SAS: Improving the British Army’s decision making with data
SAS’ long-standing relationship with the British Army is built on mutual respect and grounded by a reciprocal understanding of each others’ capabilities, strengths, and weaknesses. Roderick Crawford, VP and Country GM for SAS UKI, states that the company’s thorough grasp of the defence sector makes it an ideal partner for the Army as it undergoes its own digital transformation.
“Major General Jon Cole told us that he wanted to enable better, faster decision-making in order to improve operational efficiency,” he explains. Therefore, SAS’ task was to help the British Army realise the “significant potential” of data through the use of artificial intelligence (AI) to automate tasks and conduct complex analysis.
In 2020, the Army invested in the SAS ‘Viya platform’ as an overture to embarking on its new digital roadmap. The goal was to deliver a new way of working that enabled agility, flexibility, faster deployment, and reduced risk and cost: “SAS put a commercial framework in place to free the Army of limits in terms of their access to our tech capabilities.”

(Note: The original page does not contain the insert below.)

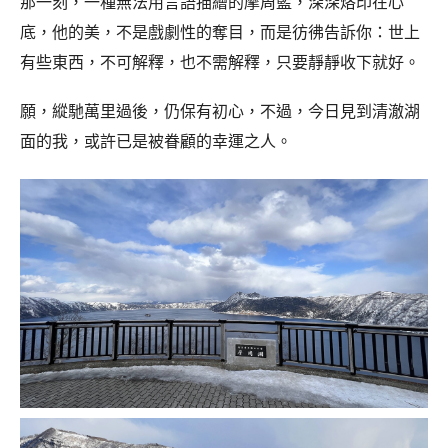
那一刻，一種無法用言語描繪的摩周藍，深深烙印在心
底，他的美，不是戲劇性的奪目，而是彷彿告訴你：世上
有些東西，不可解釋，也不需解釋，只要靜靜收下就好。
願，縱馳萬里過後，仍保有初心，不過，今日見到清澈湖
面的我，或許已是被眷顧的幸運之人。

Doing so was important not just in terms of facilitating faster innovation but also, in Crawford’s words, to “connect the unconnected.” This means structuring data in a simultaneously secure and accessible manner for all skill levels, from analysts to data engineers and military commanders. The result is that analytics and decision-making that drives innovation and increases collaboration.
Crawford also highlights the importance of the SAS platform’s open nature, “General Cole was very clear that the Army wanted a way to work with other data and analytics tools such as Python. We allow them to do that, but with improved governance and faster delivery capabilities.”
SAS realises that collaboration is at the heart of a strong partnership and has been closely developing a long-term roadmap with the Army. “Although we're separate organisations, we come together to work effectively as one,” says Crawford. “Companies usually find it very easy to partner with SAS because we're a very open, honest, and people-based business by nature.”
With digital technology itself changing with great regularity, it’s safe to imagine that SAS’ own relationship with the Army will become even closer and more diverse. As SAS assists it in enhancing its operational readiness and providing its commanders with a secure view of key data points, Crawford is certain that the company will have a continually valuable role to play.
“As warfare moves into what we might call ‘the grey-zone’, the need to understand, decide, and act on complex information streams and diverse sources has never been more important. AI, computer vision and natural language processing are technologies that we hope to exploit over the next three to five years in conjunction with the Army.”
Fundamentally, data analytics is a tool for gaining valuable insights and expediting the delivery of outcomes. The goal of the two parties’ partnership, concludes Crawford, will be to reach the point where both access to data and decision-making can be performed qualitatively and in real-time.
“SAS is absolutely delighted to have this relationship with the British Army, and across the MOD. It’s a great privilege to be part of the armed forces covenant.”